Honey Smith Walls 9:27
Yeah, there you’re saddled with it all. Yeah, so I’m in the dust.
Rebecca Baron 9:33
Yeah. So I have lots of gardens here. And
Honey Smith Walls 9:39
That’s wonderful.
Rebecca Baron 9:41
But I think the biggest thing too now is you know, kind of doing the whole education piece once I retire. Probably some push I think for a little bit of you know, the social justice angle of it. In the state of Wisconsin, and also just some legislative action that I can possibly you know, bring about, it’s really hard sometimes to connect with a lot of of cannabis nurses that are in your state unless they’re belonging to a life organization.
Yeah, that’s usually where you’re going to find them anyway. But trying to kind of move together you know, that’s one thing within the cannabis field, especially from nursing, and you know, for patients as well. Or you know, consumers there’s the laws are so different, you know, if you drive a couple of miles across the border and trying to figure out you know, who can buy what… what’s safe, what can you possibly use based on the legalities that you want to respect as a consumer.
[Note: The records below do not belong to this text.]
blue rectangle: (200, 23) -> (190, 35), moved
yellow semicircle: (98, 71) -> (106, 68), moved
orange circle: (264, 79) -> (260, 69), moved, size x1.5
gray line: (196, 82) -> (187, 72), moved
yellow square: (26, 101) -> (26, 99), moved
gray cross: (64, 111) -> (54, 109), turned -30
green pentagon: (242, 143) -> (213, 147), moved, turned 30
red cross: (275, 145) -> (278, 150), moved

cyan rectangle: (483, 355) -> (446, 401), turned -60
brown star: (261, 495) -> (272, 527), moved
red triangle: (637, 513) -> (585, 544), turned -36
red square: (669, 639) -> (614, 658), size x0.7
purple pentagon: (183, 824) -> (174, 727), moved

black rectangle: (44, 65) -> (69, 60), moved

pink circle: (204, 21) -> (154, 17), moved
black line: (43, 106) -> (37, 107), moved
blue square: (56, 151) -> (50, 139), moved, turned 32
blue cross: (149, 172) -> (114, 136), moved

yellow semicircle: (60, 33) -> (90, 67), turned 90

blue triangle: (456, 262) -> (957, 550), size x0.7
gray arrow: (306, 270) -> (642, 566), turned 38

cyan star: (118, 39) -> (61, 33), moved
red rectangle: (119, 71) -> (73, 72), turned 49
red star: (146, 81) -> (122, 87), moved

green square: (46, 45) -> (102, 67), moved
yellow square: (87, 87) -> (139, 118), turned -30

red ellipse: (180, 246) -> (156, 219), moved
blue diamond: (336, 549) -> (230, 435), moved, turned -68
And when you’re looking at trying to do legislation, we’re just all over the map. So we really turn a lot to people who’ve been down this road before, and help us to understand what we can be doing to support the grassroots efforts, no pun intended, to get going in our own in our own communities, and be able to present that to legislators of people who are going to be voting for or against any issue.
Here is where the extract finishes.